“Racist Love: AI’s Race Fetish”

February 1, 2024 | 5:00PM
Saieh Hall For Economics, 5757 South University Avenue Room 203 Chicago, IL 60637

“Racist Love: AI’s Race Fetish”

Join the Center for East Asian Studies and the Department of Comparative Literature for a talk featuring Leslie Bow (UW-Madison) on Thursday, February 1 at 5 pm at Saieh Hall, Room 203 (5757 South University Avenue).

Hear Professor Bow explore the ways that Asian Americans are subject to “racist love,” fetishistic attraction counter-intuitively linked to racial anxiety. This talk will focus on a specific racial form: artificially intelligent robots, real and imagined. How do technological marvels embodied as young, Asian, and female code assumptions not only about vulnerability and care, but violence and domination?
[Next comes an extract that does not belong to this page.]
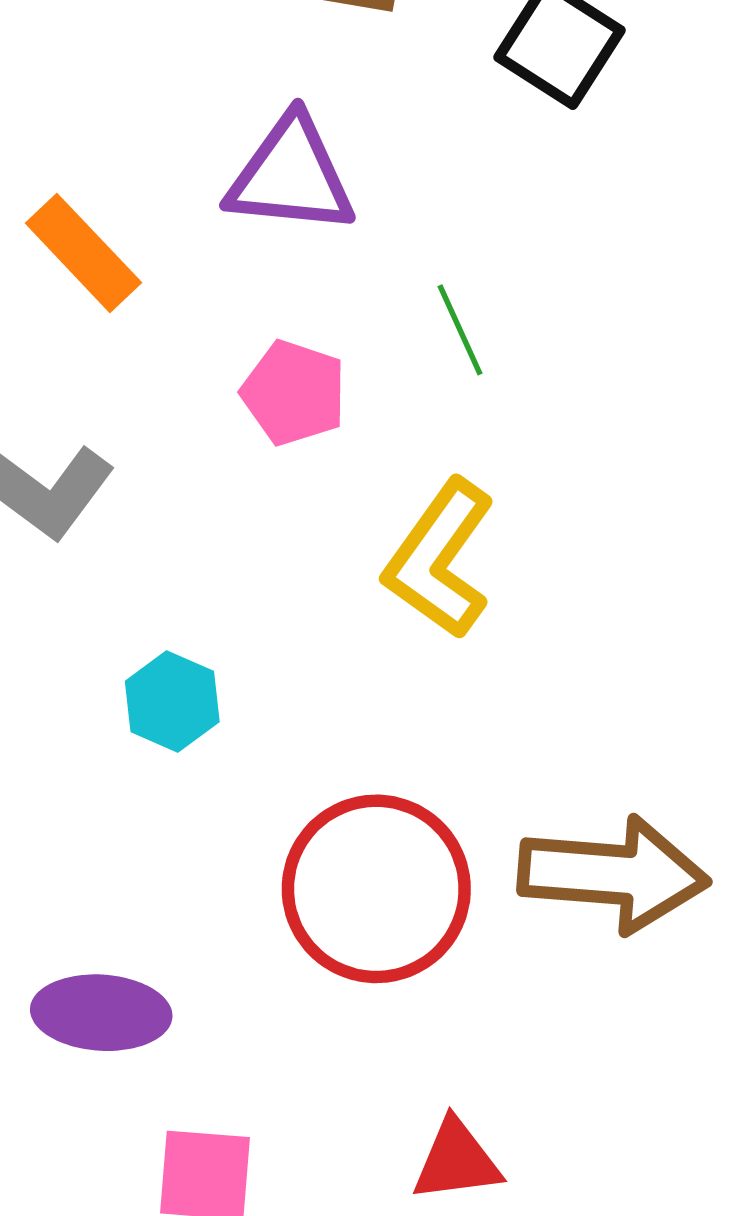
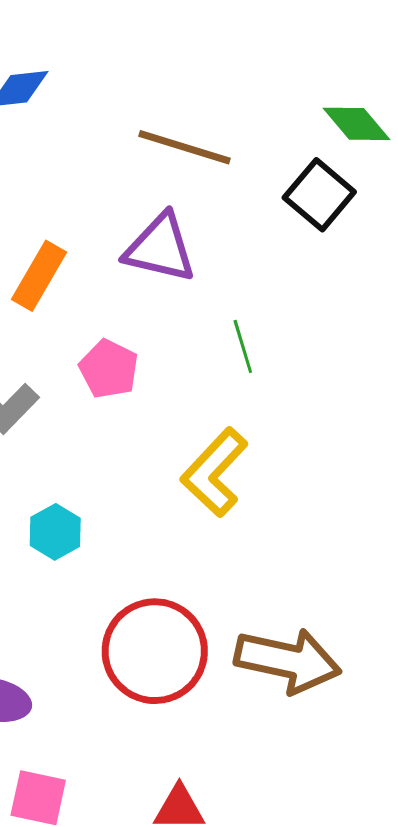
orange rectangle: (83, 253) -> (39, 276), turned 66
pink pentagon: (294, 393) -> (109, 369), moved

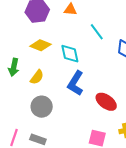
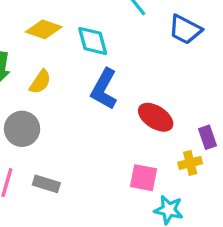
gray circle: (42, 107) -> (22, 129), moved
Portrayals of touching futuristic nonhuman things, she suggests, provoke questions about the capacity for consent in a stratified present.

Through media, literary, and tech examples, Professor Bow explores the ways that Asianized, anthropomorphic things provoke split racial feeling, revealing how racialized pleasures cloak racial resentment, techno-Orientalist anxiety, and fears of globalization.

Click HERE to REGISTER for this FREE IN-PERSON event!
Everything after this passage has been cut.